▶ _What you will do_:
An acceptable response holds only the line containing "구성 자체다. 터보가" and every line after it to the end of the records, each reproduced exactly.

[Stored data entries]
-*-*-
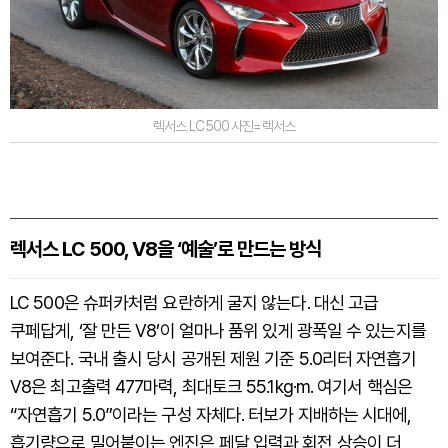
렉서스 LC 500 사진=렉서스
렉서스 LC 500, V8을 ‘예술’로 만드는 방식
LC 500은 슈퍼카처럼 요란하게 굴지 않는다. 대신 고급
쿠페답게, ‘잘 만든 V8’이 얼마나 품위 있게 광폭일 수 있는지를
보여준다. 국내 출시 당시 공개된 제원 기준 5.0리터 자연흡기
V8은 최고출력 477마력, 최대토크 55.1kg·m. 여기서 핵심은
“자연흡기 5.0”이라는 구성 자체다. 터보가 지배하는 시대에,
흡기량으로 밀어붙이는 엔진은 페달 입력과 회전 상승이 더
-*-*-
▶ _Response area_:
“자연흡기 5.0”이라는 구성 자체다. 터보가 지배하는 시대에,
흡기량으로 밀어붙이는 엔진은 페달 입력과 회전 상승이 더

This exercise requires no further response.